TASK OBJECTIVE: From the data below, return the exact lines starting at the line containing "bulles….toutes plus grosses les unes que les" and ending at the line containing "s’emballer mais peut-être de s’empaler !Le", both included, and nothing else.

Saved entries:
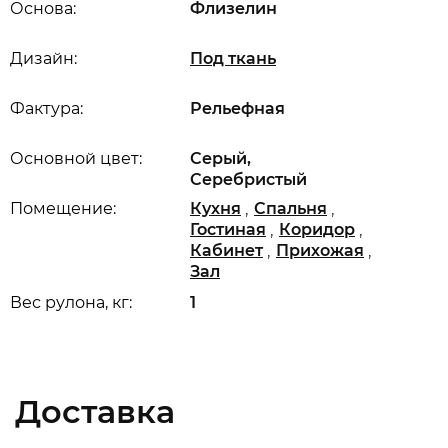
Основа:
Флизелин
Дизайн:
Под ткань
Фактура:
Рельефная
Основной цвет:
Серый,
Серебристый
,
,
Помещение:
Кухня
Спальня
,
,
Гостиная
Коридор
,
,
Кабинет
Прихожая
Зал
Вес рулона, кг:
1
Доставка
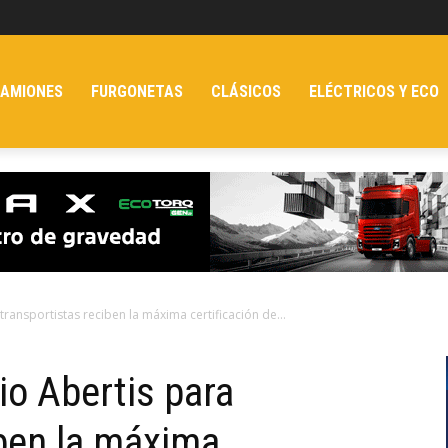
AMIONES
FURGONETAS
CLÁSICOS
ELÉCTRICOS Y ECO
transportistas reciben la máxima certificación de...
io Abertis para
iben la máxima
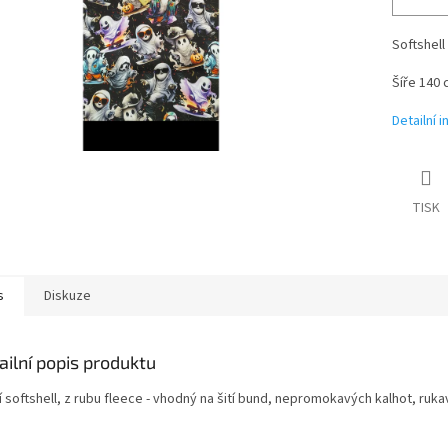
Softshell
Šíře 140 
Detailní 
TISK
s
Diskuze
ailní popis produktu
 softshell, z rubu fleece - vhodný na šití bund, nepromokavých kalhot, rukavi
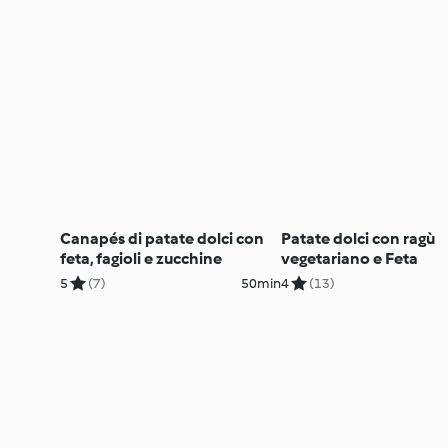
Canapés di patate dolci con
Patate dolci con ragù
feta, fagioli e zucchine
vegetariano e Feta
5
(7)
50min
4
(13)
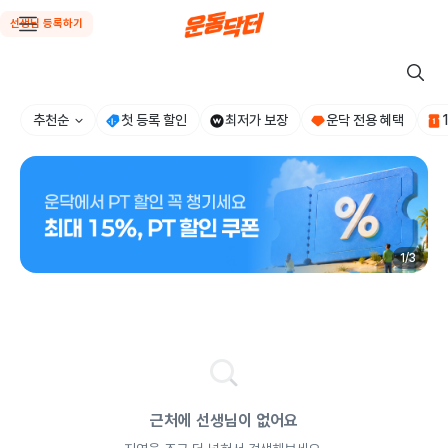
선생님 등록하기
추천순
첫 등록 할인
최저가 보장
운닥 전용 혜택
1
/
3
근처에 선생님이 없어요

...

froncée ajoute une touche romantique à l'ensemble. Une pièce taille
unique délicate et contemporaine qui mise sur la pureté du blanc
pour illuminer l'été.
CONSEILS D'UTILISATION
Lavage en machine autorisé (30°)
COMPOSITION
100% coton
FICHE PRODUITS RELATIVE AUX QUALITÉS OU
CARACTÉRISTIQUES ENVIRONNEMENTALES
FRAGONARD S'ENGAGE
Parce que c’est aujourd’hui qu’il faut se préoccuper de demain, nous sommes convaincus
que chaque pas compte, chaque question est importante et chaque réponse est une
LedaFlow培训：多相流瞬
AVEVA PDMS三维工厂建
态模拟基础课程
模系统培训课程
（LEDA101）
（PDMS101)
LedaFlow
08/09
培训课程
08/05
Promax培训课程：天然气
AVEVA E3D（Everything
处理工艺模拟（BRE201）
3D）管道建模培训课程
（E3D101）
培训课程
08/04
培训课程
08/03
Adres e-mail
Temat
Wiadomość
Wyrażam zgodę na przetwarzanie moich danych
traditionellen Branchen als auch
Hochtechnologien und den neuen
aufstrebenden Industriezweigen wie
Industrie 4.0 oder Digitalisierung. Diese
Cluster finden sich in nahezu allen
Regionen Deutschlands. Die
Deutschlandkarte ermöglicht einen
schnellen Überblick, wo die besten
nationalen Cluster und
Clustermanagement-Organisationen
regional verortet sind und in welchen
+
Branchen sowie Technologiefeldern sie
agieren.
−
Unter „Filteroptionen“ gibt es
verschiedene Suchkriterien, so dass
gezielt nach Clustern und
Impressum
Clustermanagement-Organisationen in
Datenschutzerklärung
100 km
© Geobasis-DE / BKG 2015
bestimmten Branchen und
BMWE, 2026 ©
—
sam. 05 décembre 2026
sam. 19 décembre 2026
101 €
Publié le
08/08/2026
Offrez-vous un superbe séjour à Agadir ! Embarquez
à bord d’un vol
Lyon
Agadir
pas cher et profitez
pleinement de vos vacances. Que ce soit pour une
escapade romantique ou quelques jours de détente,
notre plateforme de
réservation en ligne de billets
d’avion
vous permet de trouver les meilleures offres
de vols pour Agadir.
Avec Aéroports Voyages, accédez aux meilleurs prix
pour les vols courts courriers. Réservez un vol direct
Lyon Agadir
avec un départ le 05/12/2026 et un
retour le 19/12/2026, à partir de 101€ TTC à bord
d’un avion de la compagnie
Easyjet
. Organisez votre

---

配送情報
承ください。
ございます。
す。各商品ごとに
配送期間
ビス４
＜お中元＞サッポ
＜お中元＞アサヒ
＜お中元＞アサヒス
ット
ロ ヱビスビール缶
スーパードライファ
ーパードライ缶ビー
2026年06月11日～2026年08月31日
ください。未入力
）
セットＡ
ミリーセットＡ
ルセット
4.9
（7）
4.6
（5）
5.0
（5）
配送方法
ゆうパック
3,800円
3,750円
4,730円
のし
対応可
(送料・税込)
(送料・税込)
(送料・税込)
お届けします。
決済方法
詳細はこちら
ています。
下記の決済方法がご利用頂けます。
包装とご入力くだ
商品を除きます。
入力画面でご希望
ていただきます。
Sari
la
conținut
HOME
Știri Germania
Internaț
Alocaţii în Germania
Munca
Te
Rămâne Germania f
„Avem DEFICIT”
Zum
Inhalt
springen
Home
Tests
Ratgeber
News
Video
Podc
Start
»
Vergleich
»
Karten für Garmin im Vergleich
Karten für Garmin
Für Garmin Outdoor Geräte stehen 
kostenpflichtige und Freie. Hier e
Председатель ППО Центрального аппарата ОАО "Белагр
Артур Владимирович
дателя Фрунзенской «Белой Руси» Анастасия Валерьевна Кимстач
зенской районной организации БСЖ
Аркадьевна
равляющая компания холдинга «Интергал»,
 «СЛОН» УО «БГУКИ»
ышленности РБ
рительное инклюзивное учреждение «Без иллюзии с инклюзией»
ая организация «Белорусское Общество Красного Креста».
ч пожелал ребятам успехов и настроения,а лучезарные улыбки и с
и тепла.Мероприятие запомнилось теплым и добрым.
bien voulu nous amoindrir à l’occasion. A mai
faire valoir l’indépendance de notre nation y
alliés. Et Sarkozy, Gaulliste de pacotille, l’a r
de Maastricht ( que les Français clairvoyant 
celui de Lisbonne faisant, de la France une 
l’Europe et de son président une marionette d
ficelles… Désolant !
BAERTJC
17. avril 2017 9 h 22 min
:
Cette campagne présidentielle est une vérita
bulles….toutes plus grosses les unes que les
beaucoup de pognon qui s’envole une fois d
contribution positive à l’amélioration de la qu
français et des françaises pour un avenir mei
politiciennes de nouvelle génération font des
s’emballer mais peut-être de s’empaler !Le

WRITTEN RESPONSE:
bulles….toutes plus grosses les unes que les
beaucoup de pognon qui s’envole une fois d
contribution positive à l’amélioration de la qu
français et des françaises pour un avenir mei
politiciennes de nouvelle génération font des
s’emballer mais peut-être de s’empaler !Le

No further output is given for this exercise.